[Stored items from a collection]

# # # # #

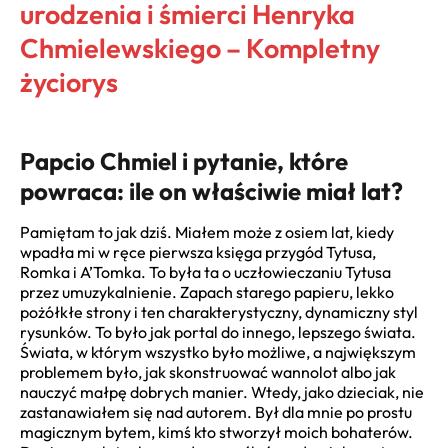
urodzenia i śmierci Henryka
Chmielewskiego – Kompletny
życiorys
Papcio Chmiel i pytanie, które
powraca: ile on właściwie miał lat?
Pamiętam to jak dziś. Miałem może z osiem lat, kiedy
wpadła mi w ręce pierwsza księga przygód Tytusa,
Romka i A’Tomka. To była ta o uczłowieczaniu Tytusa
przez umuzykalnienie. Zapach starego papieru, lekko
pożółkłe strony i ten charakterystyczny, dynamiczny styl
rysunków. To było jak portal do innego, lepszego świata.
Świata, w którym wszystko było możliwe, a największym
problemem było, jak skonstruować wannolot albo jak
nauczyć małpę dobrych manier. Wtedy, jako dzieciak, nie
zastanawiałem się nad autorem. Był dla mnie po prostu
magicznym bytem, kimś kto stworzył moich bohaterów.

# # # # #

▶ TASK OBJECTIVE:
Show all lines above containing "Tytusa".

▶ TASK SOLUTION:
wpadła mi w ręce pierwsza księga przygód Tytusa,
Romka i A’Tomka. To była ta o uczłowieczaniu Tytusa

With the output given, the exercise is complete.